As I said in the regex thread, Goyvaert's expensive tool seems to rely on regex exclusively, while TextPipe (even more expensive) does a combination of pre-figured scripting and then regex, but you will not buy that latter tool, not only for its price but particularly because it will very probably not be as flexible/moldable as you will need it, and then at the latest you will feel remorse about the price (it's on bits here and there, so for somebody really interested but not needing it immediately...).
I script those things, introducing the necessary regexes wherever needed, and with lots of logical branchings wherever needed, ie I don't try to anticipate too much "regular" construction / foreseeable combinations, but I try to identify every element's content one-by-one, so as to make it as "context-proof" as it gets.

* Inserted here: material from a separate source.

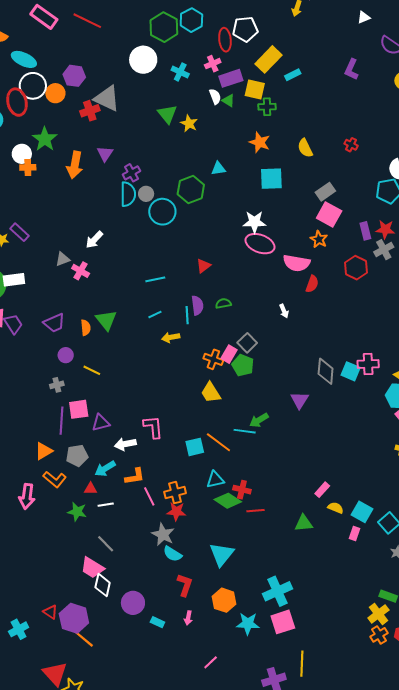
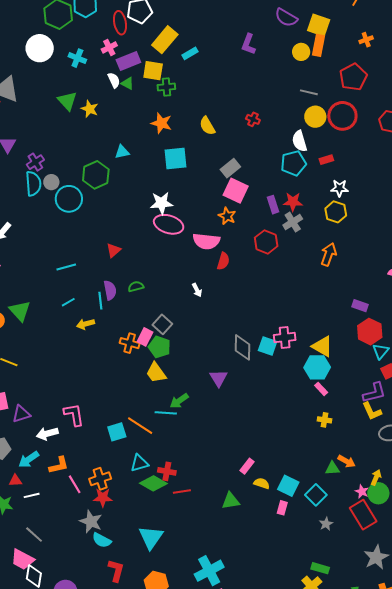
yellow trapezoid: (211, 393) -> (156, 373), moved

Since you obviously program: Does that language you use to "write stuff" lends itself to scripting, too? You see, I strongly advocate doing it yourself (with doing it all in the FF-and-other-browser extensions Shades mentioned, I don't have any experience, so that's possibly a good idea to peek in their respective possibilities indeed), instead of using some tool, but that being said, there are some dedicated scraping tools* of which I don't remember the respective names but of which I remember they're quite expensive; they are more or less like TextPipe but more specialized, ie they have been conceived for analyzing / retrieving content of web pages in particular, and they all follow the paradigm "scripting over trying to do it with regex, use the latter only for the tasks in the script where regex displays its strengths": it's all about making your scraping more or less "robust", ie insensitive to minor variants in the web pages's source code.
*: I do not speak of web site crawlers here but of programs which allow for running scripts (and very probably helping with writing them to begin with) on text files; some of them will also help with getting the necessary source code of the web page into the file which is then analyzed and processed, but that's not their main reason; crawlers in contrast are specialized in following links ("scraping the site"), and the better ones let you program/script how they do that / which links to follow; they aren't for then analyzing the resulting text bodies.

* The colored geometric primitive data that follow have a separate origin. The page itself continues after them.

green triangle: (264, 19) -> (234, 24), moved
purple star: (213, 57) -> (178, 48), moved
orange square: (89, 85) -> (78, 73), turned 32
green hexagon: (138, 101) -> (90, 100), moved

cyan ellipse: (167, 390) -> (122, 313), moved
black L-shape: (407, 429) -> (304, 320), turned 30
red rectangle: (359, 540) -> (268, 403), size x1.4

Since I didn't want to spend the money for TextPipe, had some scripting knowledge and was willing to learn the necessary amount of regex - as said, you better do by scripting the bulk of your work anyway, so the regex you must learn isn't that high-brow as it is for people who see regex as an art form and strive to do anything possible in that special query language -, I always do it all "manually" and don't see any need to buy/learn/use some special tool anymore; as soon as you have a script, you have logic, which means you can check for things or their absence (or even some variants, by regex then), and that means you can have your script react accordingly and smoothly; trying to do similar things in e.g. TextPipe is probably possible, but I see lots of fuss arising in trying to get the same results by "clicking them together", or then, you end up applying some (other) scripting language within such a tool, in order to get to your ends, which again rises the question, why then use any such tool to begin with.
More advice welcome if, which is possible, I have overlooked some useful aspects, and as said, Shades' advice to use browser add-ins for faster element grouping/identifying is good advice; there are special editors for that, also (but which aren't necessary), for example Code Lobster (here and there, available as a freebie), and then, some regular text editors have got such functionality, too. I don't exclusively rely on these, though, but I regularly copy the relevant element groups out into multiple new, smaller files, in order to have them isolated: Everything which battles complexity is a good thing when it doesn't withhold relevant info at the same time.